Para comprender la declinación combinada del terreno ético y del ámbito estético, habría que considerar el siguiente argumento. Siendo muy generosos podemos suponer que las columnas de opinión en los periódicos serios del país son leídas por unas cinco mil personas diariamente. Siendo aun más generosos, podemos conjeturar que unos cien mil ciudadanos comparten los valores democráticos y éticos que estos periódicos representan: el respeto por las opiniones ajenas y por las reglas de juego, el interés por los derechos de terceros y una alta estimación por los valores estéticos. Son estas las personas que sienten indignación ante los abusos del gobierno y frente al pésimo funcionamiento del Poder Judicial y de los órganos de orden público, que se preocupan por la destrucción del medio ambiente y que sienten asco por el carácter frívolo de la vida política. Es decir: sólo el uno por ciento de la población boliviana, en el mejor de los casos, es alcanzado por un tipo de razonamiento que se muestra crítico con respecto al funcionamiento efectivo del aparato estatal y a la carencia de valores morales. La fortaleza del régimen populista reside en que es congruente con el modo de pensar y sentir de una parte muy considerable de esta sociedad. Lo dicho no implica, por supuesto, una falta de facultades éticas y estéticas en las llamadas mayorías nacionales. En su entorno familiar y grupal casi todos los ciudadanos aplican comportamientos de índole moral y desarrollan preferencias estéticas, pero casi siempre estos valores quedan circunscritos al círculo familiar o a grupos muy reducidos. Lo que se requiere, precisamente, es que la mayoría de los bolivianos extienda consideraciones éticas y estéticas al conjunto de la sociedad y al funcionamiento del aparato estatal.
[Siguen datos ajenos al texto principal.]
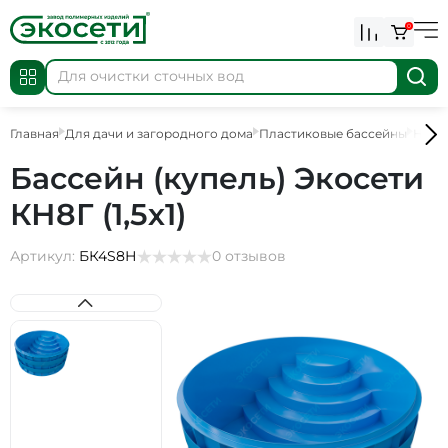
0
Главная
Для дачи и загородного дома
Пластиковые бассейны
Назе
Бассейн (купель) Экосети
КН8Г (1,5х1)
Артикул:
БК4S8Н
0 отзывов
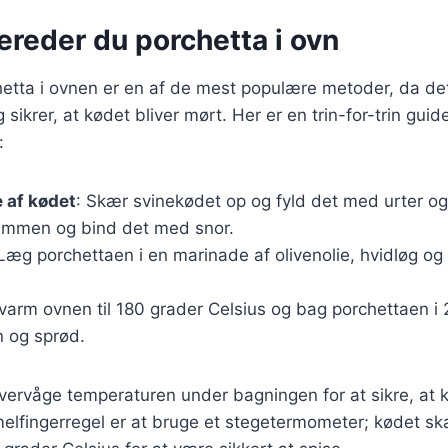
ereder du porchetta i ovn
hetta i ovnen er en af de mest populære metoder, da de
sikrer, at kødet bliver mørt. Her er en trin-for-trin guide 
:
 af kødet
: Skær svinekødet op og fyld det med urter og 
ammen og bind det med snor.
 Læg porchettaen i en marinade af olivenolie, hvidløg og 
rvarm ovnen til 180 grader Celsius og bag porchettaen i 2
n og sprød.
 overvåge temperaturen under bagningen for at sikre, at k
elfingerregel er at bruge et stegetermometer; kødet ska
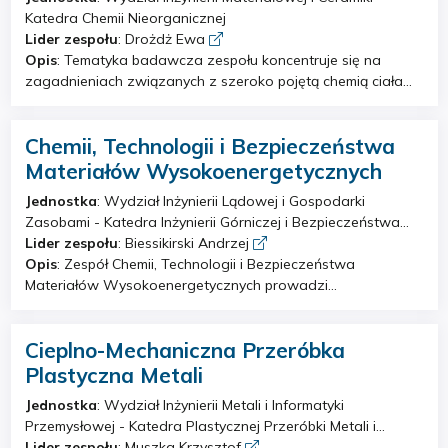
nanostruktury materiałów, metrologia. - Zastosowanie
powstawania wtrąceń niemetalicznych. 5) Regeneracja mas
Katedra Chemii Nieorganicznej
uczenia maszynowego oraz sztucznej inteligencji w
formierskich, wytwarzanie form i rdzeni metodą addytywną.
Lider zespołu
: Drożdż Ewa
tomografii oraz mikroskopii elektronowej.
6) Badania nanocząstek metali pod kątem ich potencjalnego
Opis
: Tematyka badawcza zespołu koncentruje się na
zastosowania, jako biosensory i nośniki leków. 7)
zagadnieniach związanych z szeroko pojętą chemią ciała
Projektowanie nowych peptydowych antagonistów
stałego włączając w to analizę mechanizmów i kinetyki
receptorów GPCR. 8) 3D-drukowane implanty kości. 9)
reakcji. Zespół zajmuje się syntezą mikro i
Badania dzieł sztuki metodami spektroskopii molekularnej.
Chemii, Technologii i Bezpieczeństwa
nanostrukturalnych materiałów tlenkowych oraz
10) Spektroskopowe badania struktur molekularnych.
kompozytowych do zastosowań katalitycznych oraz
Materiałów Wysokoenergetycznych
elektrochemicznych. Członkowie zespołu specjalizują się w
Jednostka
: Wydział Inżynierii Lądowej i Gospodarki
charakterystyce właściwości utleniająco-redukujących,
Zasobami - Katedra Inżynierii Górniczej i Bezpieczeństwa
elektrycznych oraz katalitycznych materiałów do
Pracy
Lider zespołu
: Biessikirski Andrzej
zastosowań w konwersji energii oraz katalizie
Opis
: Zespół Chemii, Technologii i Bezpieczeństwa
środowiskowej.
Materiałów Wysokoenergetycznych prowadzi
zaawansowane badania naukowe w obszarze
fizykochemii, technologii oraz bezpieczeństwa materiałów
Cieplno-Mechaniczna Przeróbka
wybuchowych, ze szczególnym uwzględnieniem ich
zastosowań w górnictwie. Działalność zespołu obejmuje
Plastyczna Metali
kompleksowe prace badawczo-rozwojowe ukierunkowane
Jednostka
: Wydział Inżynierii Metali i Informatyki
na poznanie właściwości fizykochemicznych i parametrów
Przemysłowej - Katedra Plastycznej Przeróbki Metali i
detonacyjnych materiałów wysokoenergetycznych,
Metalurgii Ekstrakcyjnej
Lider zespołu
: Muszka Krzysztof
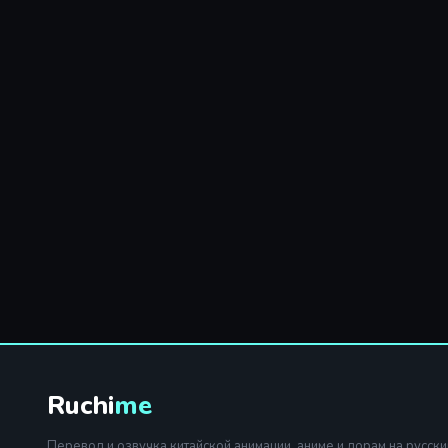
Ruchi
me
Перевод и озвучка китайской анимации, аниме и дорам на русски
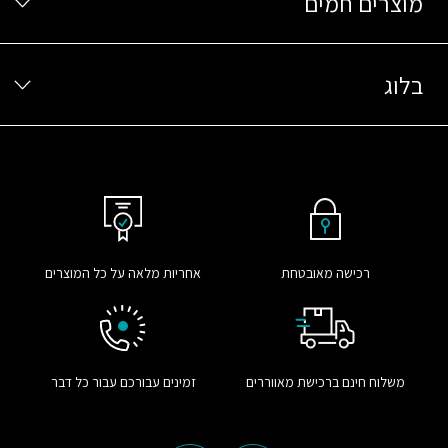
מוצרים חמים
בלוג
רכישה מאובטחת
אחריות מלאה על כל המוצרים
משלוח חינם ברכישת מאווררים
זמינים עבורכם עבור כל דבר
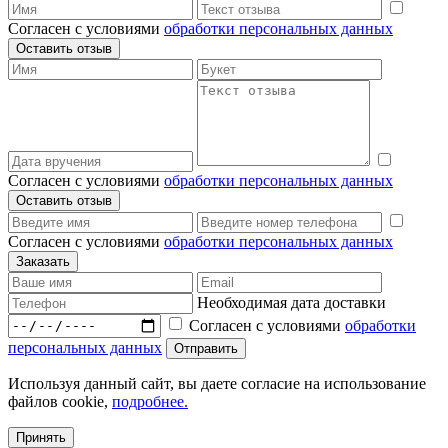
Согласен с условиями
обработки персональных данных
Согласен с условиями
обработки персональных данных
Согласен с условиями
обработки персональных данных
Необходимая дата доставки
Согласен с условиями
обработки
персональных данных
Используя данный сайт, вы даете согласие на использование
файлов cookie,
подробнее.
Принять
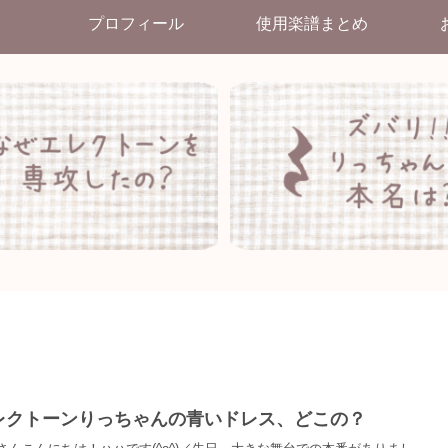
プロフィール
使用楽譜まとめ
レクトーンりっちゃんの青いドレス、どこの？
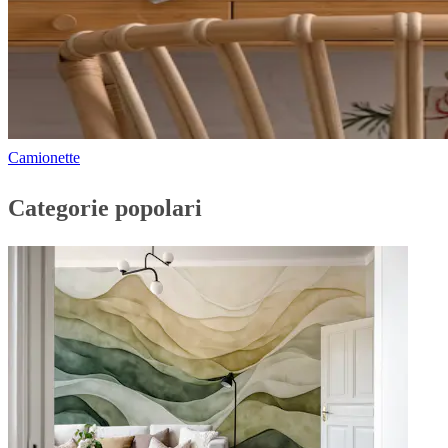
Camionette
Categorie popolari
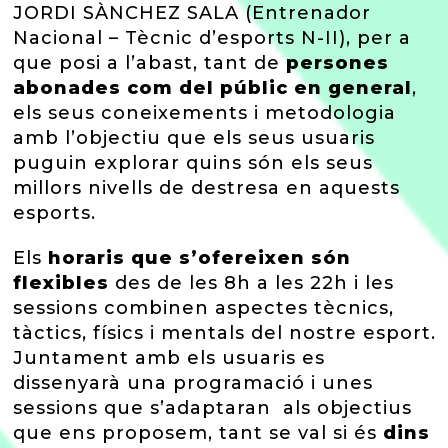
JORDI SÀNCHEZ SALA (Entrenador
Nacional – Tècnic d’esports N-II), per a
que posi a l’abast, tant de
persones
abonades com del públic en general
,
els seus coneixements i metodologia
amb l’objectiu que els seus usuaris
puguin explorar quins són els seus
millors nivells de destresa en aquests
esports.
Els
horaris que s’ofereixen són
flexibles
des de les 8h a les 22h i les
sessions combinen aspectes tècnics,
tàctics, físics i mentals del nostre esport.
Juntament amb els usuaris es
dissenyarà una programació i unes
sessions que s’adaptaran als objectius
que ens proposem, tant se val si és
dins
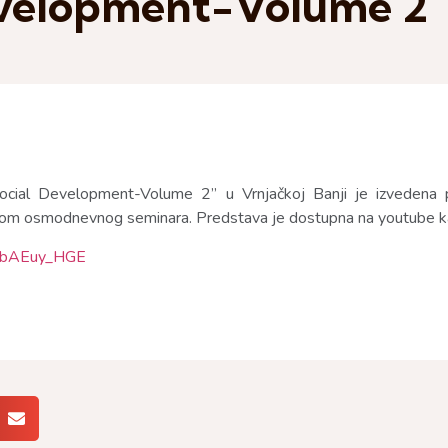
evelopment-Volume 2”
ocial Development-Volume 2” u Vrnjačkoj Banji je izvedena 
okom osmodnevnog seminara. Predstava je dostupna na youtube ka
z-bAEuy_HGE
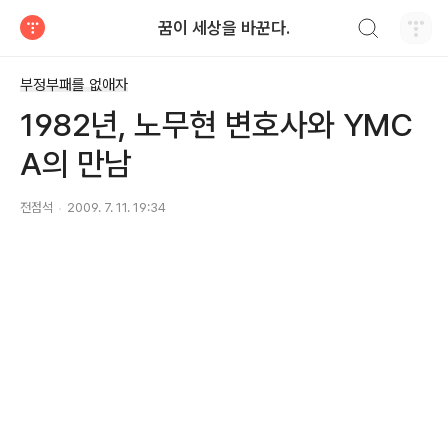
검색하기
꿈이 세상을 바꾼다.
티스토리
부정부패를 없애자
1982년, 노무현 변호사와 YMC
A의 만남
전점석
2009. 7. 11. 19:34
로그 정보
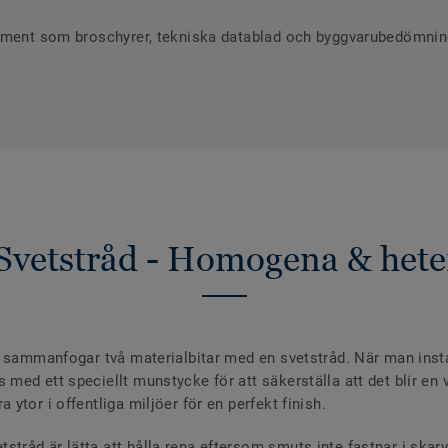
ument som broschyrer, tekniska datablad och byggvarubedömninga
Svetstråd - Homogena & hete
 sammanfogar två materialbitar med en svetstråd. När man install
ed ett speciellt munstycke för att säkerställa att det blir en va
ytor i offentliga miljöer för en perfekt finish.
råd är lätta att hålla rena eftersom smuts inte fastnar i skar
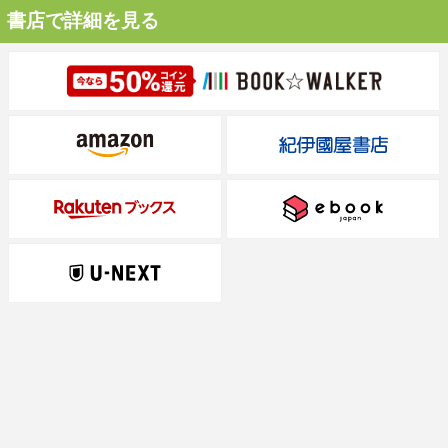
書店で詳細を見る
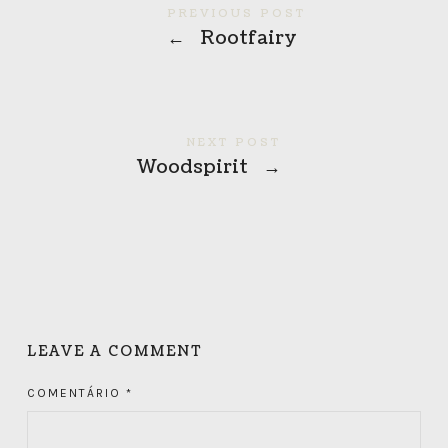
PREVIOUS POST
←
Rootfairy
NEXT POST
Woodspirit
→
LEAVE A COMMENT
COMENTÁRIO
*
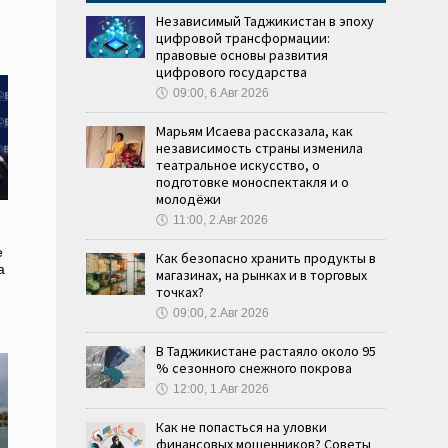
и
Независимый Таджикистан в эпоху
цифровой трансформации:
правовые основы развития
цифрового государства
🕔
09:00, 6.Авг 2026
Марьям Исаева рассказала, как
независимость страны изменила
театральное искусство, о
подготовке моноспектакля и о
молодёжи
🕔
11:00, 2.Авг 2026
е
Как безопасно хранить продукты в
а
магазинах, на рынках и в торговых
точках?
🕔
09:00, 2.Авг 2026
В Таджикистане растаяло около 95
% сезонного снежного покрова
🕔
12:00, 1.Авг 2026
Как не попасться на уловки
финансовых мошенников? Советы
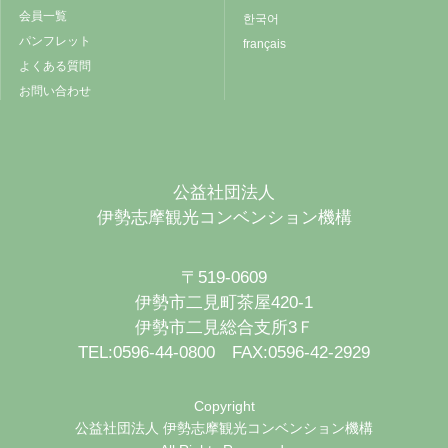
会員一覧
한국어
パンフレット
français
よくある質問
お問い合わせ
公益社団法人
伊勢志摩観光コンベンション機構
〒519-0609
伊勢市二見町茶屋420-1
伊勢市二見総合支所3Ｆ
TEL:0596-44-0800 FAX:0596-42-2929
Copyright
公益社団法人 伊勢志摩観光コンベンション機構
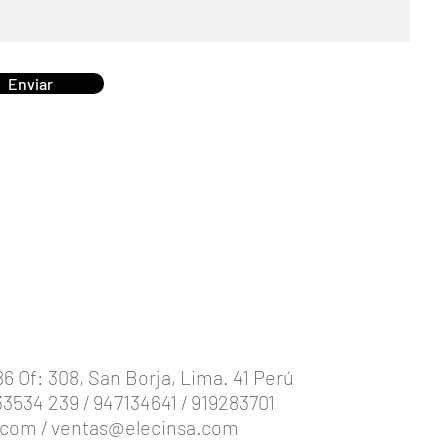
Enviar
86 Of: 308, San Borja, Lima. 41 Perú
933534 239 / 947134641 / 919283701
.com
/
ventas@elecinsa.com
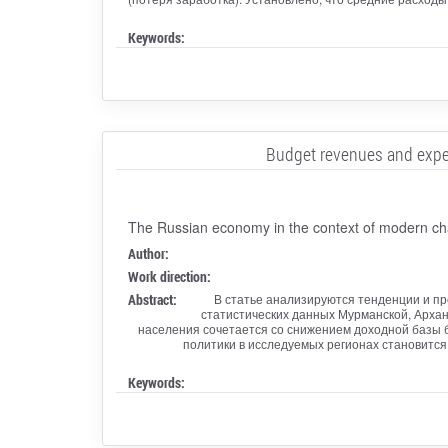
Keywords:
Budget revenues and expend
The Russian economy in the context of modern ch
Author:
Work direction:
Abstract:
В статье анализируются тенденции и пр
статистических данных Мурманской, Архан
населения сочетается со снижением доходной базы 
политики в исследуемых регионах становится
Keywords:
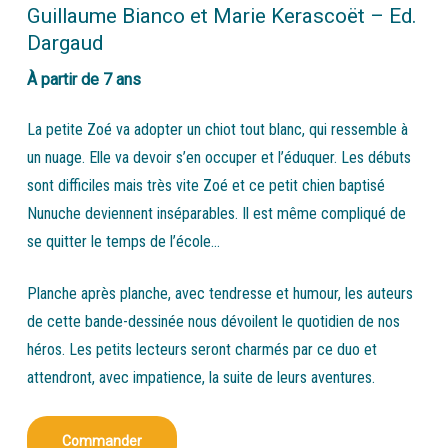
Guillaume Bianco et Marie Kerascoët – Ed.
Dargaud
À partir de 7 ans
La petite Zoé va adopter un chiot tout blanc, qui ressemble à
un nuage. Elle va devoir s’en occuper et l’éduquer. Les débuts
sont difficiles mais très vite Zoé et ce petit chien baptisé
Nunuche deviennent inséparables. Il est même compliqué de
se quitter le temps de l’école…
Planche après planche, avec tendresse et humour, les auteurs
de cette bande-dessinée nous dévoilent le quotidien de nos
héros. Les petits lecteurs seront charmés par ce duo et
attendront, avec impatience, la suite de leurs aventures.
Commander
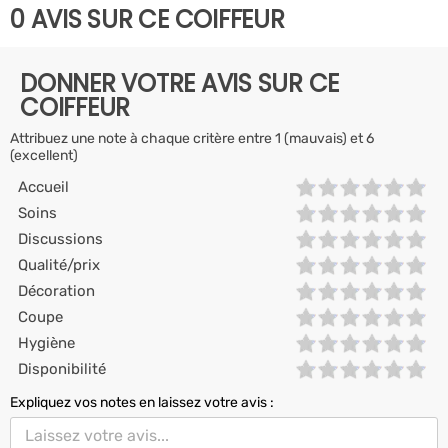
0 AVIS SUR CE COIFFEUR
DONNER VOTRE AVIS SUR CE
COIFFEUR
Attribuez une note à chaque critère entre 1 (mauvais) et 6
(excellent)
Accueil
Soins
Discussions
Qualité/prix
Décoration
Coupe
Hygiène
Disponibilité
Expliquez vos notes en laissez votre avis :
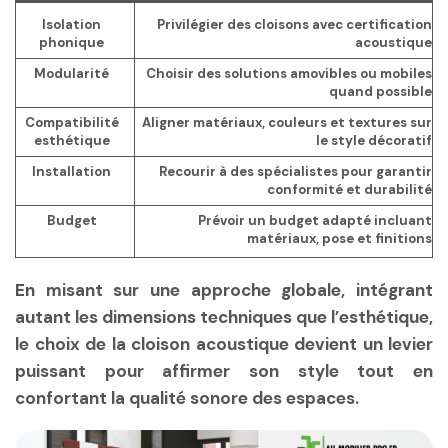
Isolation
Privilégier des cloisons avec certification
phonique
acoustique
Modularité
Choisir des solutions amovibles ou mobiles
quand possible
Compatibilité
Aligner matériaux, couleurs et textures sur
esthétique
le style décoratif
Installation
Recourir à des spécialistes pour garantir
conformité et durabilité
Budget
Prévoir un budget adapté incluant
matériaux, pose et finitions
En misant sur une approche globale, intégrant
autant les dimensions techniques que l’esthétique,
le choix de la cloison acoustique devient un levier
puissant pour affirmer son style tout en
confortant la qualité sonore des espaces.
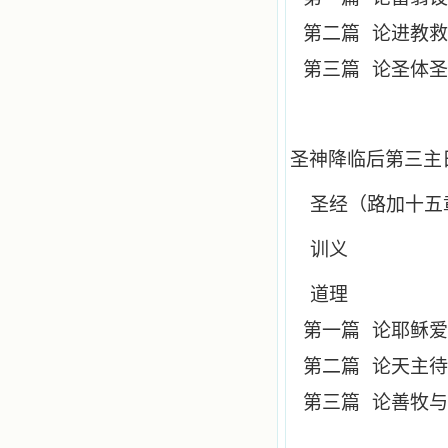
第二篇
论进教救
第三篇
论圣体圣
圣神降临后第三主
圣经（路加十五
训义
道理
第一篇
论耶稣爱
第二篇
论天主待
第三篇
论善牧与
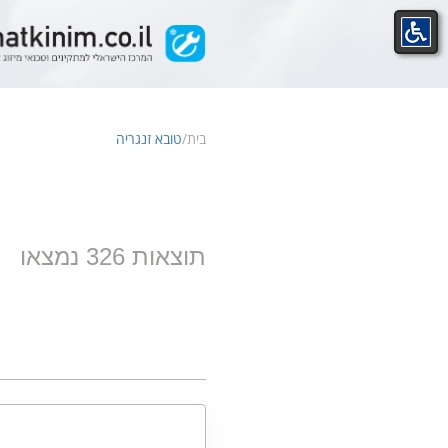
Ski
t
conten
בית
/
טובא זנגריה
תוצאות 326 נמצאו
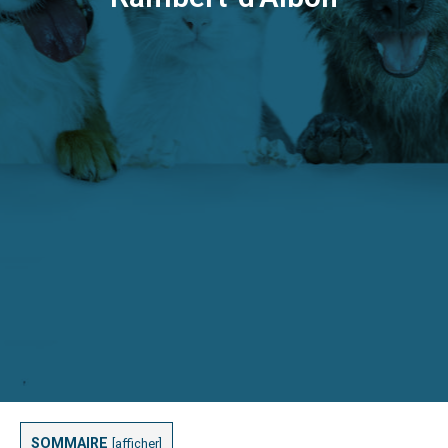
SOMMAIRE
[
afficher
]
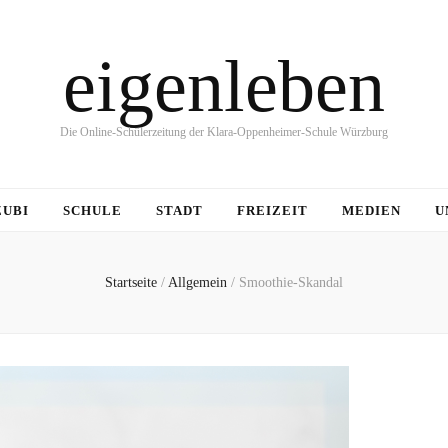
eigenleben
Die Online-Schülerzeitung der Klara-Oppenheimer-Schule Würzburg
ZUBI
SCHULE
STADT
FREIZEIT
MEDIEN
U
Startseite
/
Allgemein
/
Smoothie-Skandal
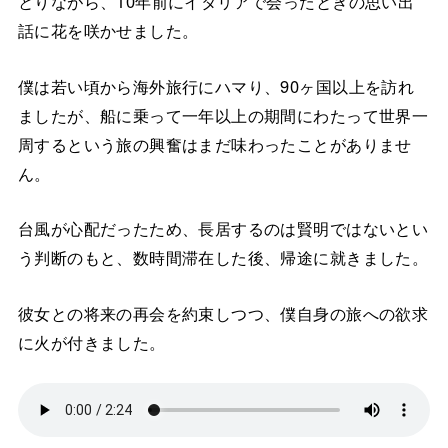
とりながら、10年前にイタリアで会ったときの思い出
話に花を咲かせました。
僕は若い頃から海外旅行にハマり、90ヶ国以上を訪れ
ましたが、船に乗って一年以上の期間にわたって世界一
周するという旅の興奮はまだ味わったことがありませ
ん。
台風が心配だったため、長居するのは賢明ではないとい
う判断のもと、数時間滞在した後、帰途に就きました。
彼女との将来の再会を約束しつつ、僕自身の旅への欲求
に火が付きました。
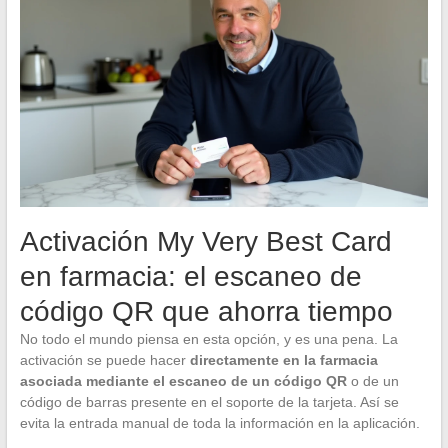
Activación My Very Best Card
en farmacia: el escaneo de
código QR que ahorra tiempo
No todo el mundo piensa en esta opción, y es una pena. La
activación se puede hacer
directamente en la farmacia
asociada mediante el escaneo de un código QR
o de un
código de barras presente en el soporte de la tarjeta. Así se
evita la entrada manual de toda la información en la aplicación.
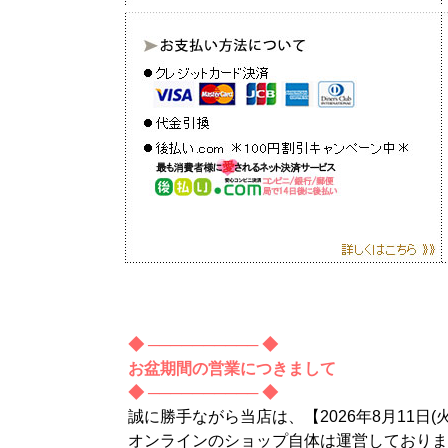
◆ ────────── ◆
お盆期間の営業につきまして
◆ ────────── ◆
誠に勝手ながら当店は、【2026年8月11日(
オンラインのショップ自体は運営しておりま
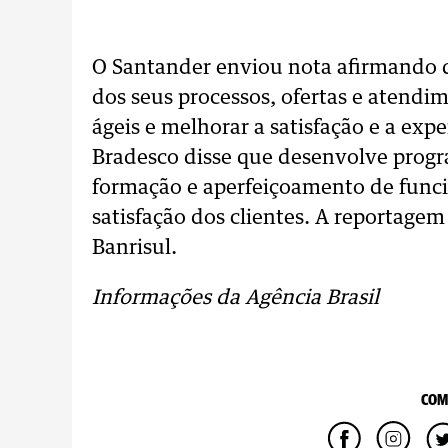
O Santander enviou nota afirmando 
dos seus processos, ofertas e atendim
ágeis e melhorar a satisfação e a ex
Bradesco disse que desenvolve progra
formação e aperfeiçoamento de funci
satisfação dos clientes. A reportage
Banrisul.
Informações da Agência Brasil
COM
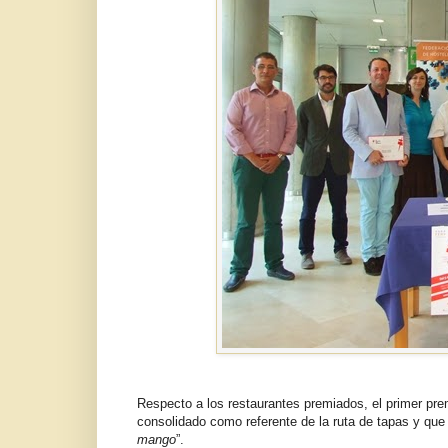
Respecto a los restaurantes premiados, el primer pre
consolidado como referente de la ruta de tapas y que 
mango
”.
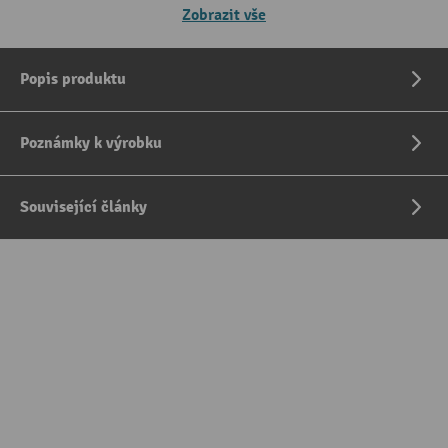
Zobrazit vše
Popis produktu
Poznámky k výrobku
Související články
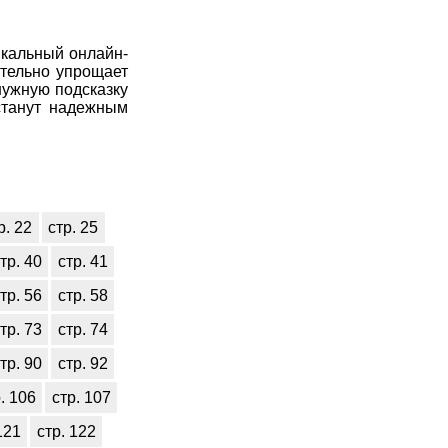
икальный онлайн-
ительно упрощает
нужную подсказку
станут надежным
р. 22
стр. 25
тр. 40
стр. 41
тр. 56
стр. 58
тр. 73
стр. 74
тр. 90
стр. 92
. 106
стр. 107
121
стр. 122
Todo esto no significa una esencia nacional de carácter conservador, una identidad invariable y siempre fiel a sí misma, inmune al paso del tiempo y adversa a la moralidad y la estética públicas. También la Bolivia profunda es pasajera. Las pautas normativas de comportamiento pueden durar varias generaciones, pero pueden ser transformadas paulatinamente por la educación y los contactos con otras culturas. Ahí reside la esperanza para una democratización profunda de la sociedad boliviana y para una reforma de sus principios éticos.